Long-running conversations often involve multiple participating systems. The more participants there are and the more they need to communicate, the more important it is to ensure loose temporal coupling. This has different dimensions:
- partial availability: do not require the availability of all participating applications at the same time. Instead, make it possible to start / stop systems independently from each another.
- independent scalability: do not require all participants to process work at the same rate.
- local failure: a failure in one system should not not fail the whole conversation. Instead, make it possible to suspend processing and repair failures locally. Meanwhile, allow processing of other parts of the conversation which are not impacted by the failure to continue.
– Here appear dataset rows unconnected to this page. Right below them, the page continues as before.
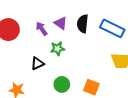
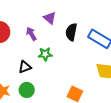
purple triangle: (61, 23) -> (50, 18), moved
green circle: (62, 84) -> (27, 90), moved

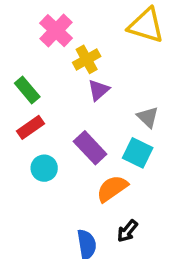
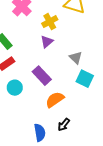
yellow cross: (87, 59) -> (50, 22), moved
cyan square: (138, 153) -> (85, 79), moved

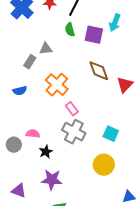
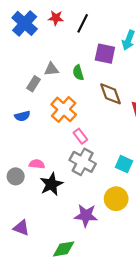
green semicircle: (70, 30) -> (78, 73), moved
black star: (46, 152) -> (51, 184), size x1.5
purple star: (52, 180) -> (86, 215), moved

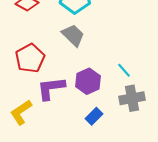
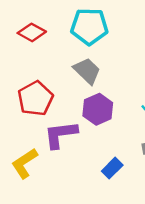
purple hexagon: (88, 81) -> (98, 109), moved

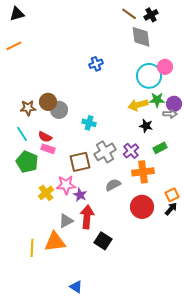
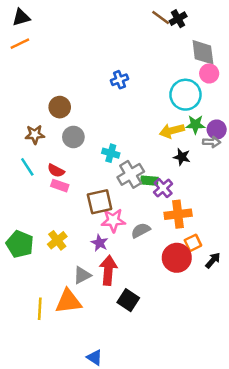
black cross: (151, 15) -> (178, 19), moved
gray diamond: (141, 37) -> (203, 52), moved
orange line: (14, 46) -> (20, 44), moved
pink circle: (165, 67) -> (209, 73), moved
brown circle: (48, 102) -> (60, 107), moved
green rectangle: (160, 148) -> (149, 181), moved, turned 32
gray cross: (105, 152) -> (131, 174), moved
green pentagon: (27, 162) -> (20, 244), moved
pink star: (66, 185) -> (113, 220), moved
orange square: (172, 195) -> (193, 243), moved

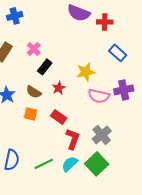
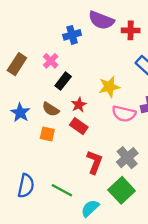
blue cross: (15, 16) -> (72, 35), moved
red rectangle: (59, 117) -> (79, 126), moved
green line: (44, 164) -> (62, 190), turned 54
cyan semicircle: (70, 164) -> (90, 208), moved

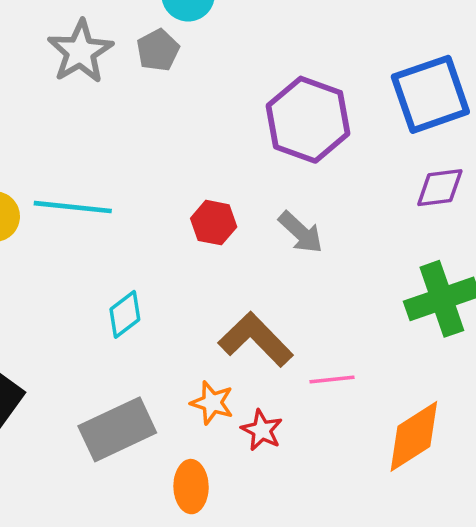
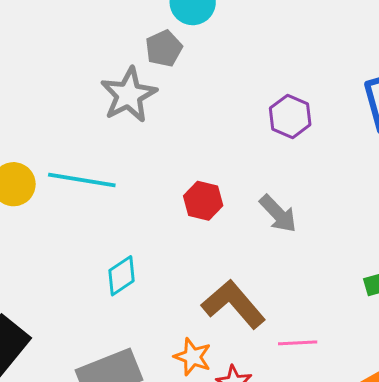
gray star: (80, 52) -> (129, 95), moved
purple hexagon: (308, 120) -> (290, 116), size x0.6

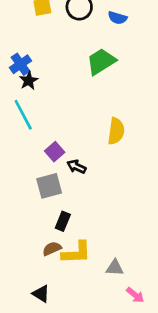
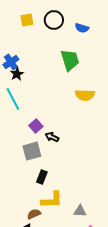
green trapezoid: (101, 61) -> (70, 60), turned 105
yellow semicircle: (116, 131) -> (85, 95), moved, turned 84
brown semicircle: (52, 249) -> (34, 214), moved

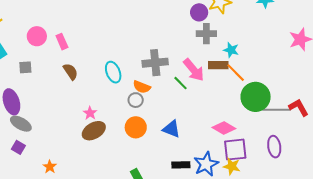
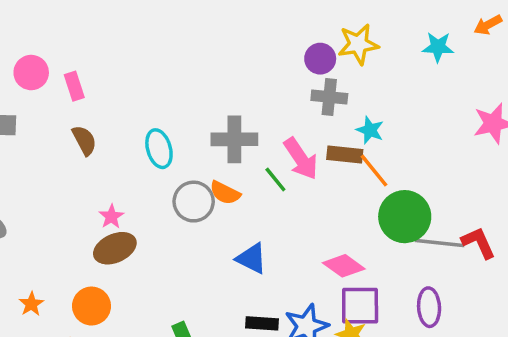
orange semicircle: (142, 87) -> (225, 193), moved
gray circle: (136, 100) -> (194, 202), size x1.5
orange circle: (136, 127) -> (92, 306), moved

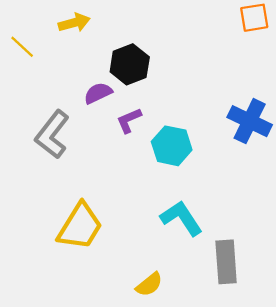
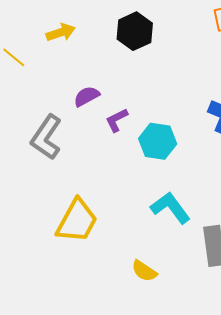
black hexagon: (130, 64) -> (135, 31), moved
yellow semicircle: (149, 284) -> (144, 271), turned 76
Using workflow for implementing long running conversations makes it easy to ensure these properties. The reason for this is inherent to the way workflow works: since the communication among the different systems is routed through the workflow engine, the workflow engine acts as a kind of buffer between these systems.
As such, it can
- wait until a previously unavailable systems becomes available,
- throttle processing based on back pressure,
- in case of failure, wait until the problem is repaired. Meanwhile, other work continues.
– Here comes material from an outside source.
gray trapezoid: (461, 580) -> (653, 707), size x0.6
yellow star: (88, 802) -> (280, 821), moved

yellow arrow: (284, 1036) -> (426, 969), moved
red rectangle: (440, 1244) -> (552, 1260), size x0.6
The workflow engine can take advantage of well known patterns such as periodically retrying failed requests, circuit breaker, polling consumer. Workflow can also degrade gracefully by skipping optional steps.
Most important, when using BPMN for modeling workflows, incidents can be visualized on a graphical diagram. This enables programmers and business people to analyse and assess incidents in collaboration. They are then able to prioritize them according to business impact and evaluate resolution strategies together.